The Colonel of the Roffe 2nd Infantry regiment, whose losses already amounted to 14 officers and 332 men on the morning of September 9, required the air support of General Silvester. On September 10, 1944, three squadrons of fighter-bombers dropped their bombs on the eastern sector of Amanvillers, where the fortifications were grouped. The P-47s reached their targets, but the 500-pound bombs had little effect on the reinforced concrete fortifications. The infantry attack at 6:00 pm met fierce resistance. Despite the support of tanks, it stopped breathless three hours later. Towards Gravelotte, in the Woods Génivaux, American troops destroyed the Fahnenjunker of Wehrmacht (army) Colonel Siegroth that dominate the field. On the September 10, 1944, the commander of the 7th Armored Division agreed to take position near Roncourt to support a new attack from the 2nd Infantry regiment. The September 11, 1944, at 6:30 am, the tanks were headed for Pierrevillers, wiping the passage with sporadic gunfire. They finally came across a antitank roadblock, under fire from anti-tank guns camouflaged and difficult to locate. The infantry, however, managed to take a position on the wooded slopes, northwest of the village of Bronvaux, too far, however, to support the 2nd Infantry regiment. Despite several counter attacks by the 462th Infantry Division, American troops arrived to take over the land in the late afternoon, after a rolling artillery barrage targeting fortifications in the sector, and using smoke shells for cover.

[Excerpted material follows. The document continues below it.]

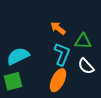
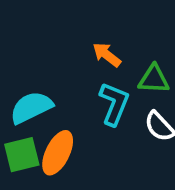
orange ellipse: (58, 80) -> (58, 153), moved

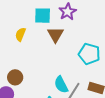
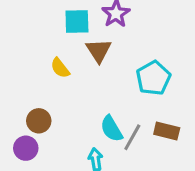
yellow semicircle: (20, 34) -> (60, 68), moved, turned -56
cyan pentagon: (89, 54) -> (153, 78), turned 30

On September 13, 1944, the US military redeployed its troops on the front line to concentrate its attack on the fortifications. But fatigue and stress disoriented the men of the 2nd Infantry regiment and they were finally relieved of such a Hell hole, September 14, 1944. The 1st Battalion Task force, hard hit by the shelling of the 462th Volks-Grenadier-Division and specific small arms fire, had to withdraw with difficulty behind a screen of smoke rockets, more than five hundred meters from Amanvillers. Around 14:00, an air strike on Amanvillers did not allow the infantry to advance, the village being too close to the fortifications of the sector to be taken in full. Two regiments, reinforced by the engineering companies 90th Infantry Division, took over in the area: the 357 Infantry Regiment of Colonel Barth took position along the woods of Jaumont, East of Saint-Privat, while 359 Infantry Regiment of Colonel Bacon took position east of Gravelotte.

On September 15, 1944, an attack was planned on the Canrobert sector of buildings and Kellermann sector to the north and Fort Jeanne d'Arc to the south of the sector. The approach was difficult, German soldiers defend inch by inch. American bazookas were not effective on the concrete bunkers, and tanks followed by armed flamethrower sections pouncing on the first German lines, neither reaching them, nor neutralizing them, nor taking them. General McLain sector concluded that a frontal attack would be doomed to failure and ordered his troops to keep the pressure on the outposts 462th Volks-Grenadier-Division without attacking frontally forts Jeanne-d'Arc and Lorraine.

On September 16, 1944, in thick fog, the attack on Canrobert started at 10:00. It was stopped two hours later by the Fahnenjunker of Colonel Siegroth, who engaged in a man-to-man fight without mercy. The Americans 357th Infantry Regiment withdrew, leaving 72 soldiers in the field. At 5:00 pm, the 1st Battalion of the same regiment was stopped in its tracks by artillery and small arms. In the southern sector, 2 Battalion lost 15 officers and 117 men under heavy fire from mortars and automatic weapons, from the buffer strip. At nightfall, the battalion has advanced only 200 meters.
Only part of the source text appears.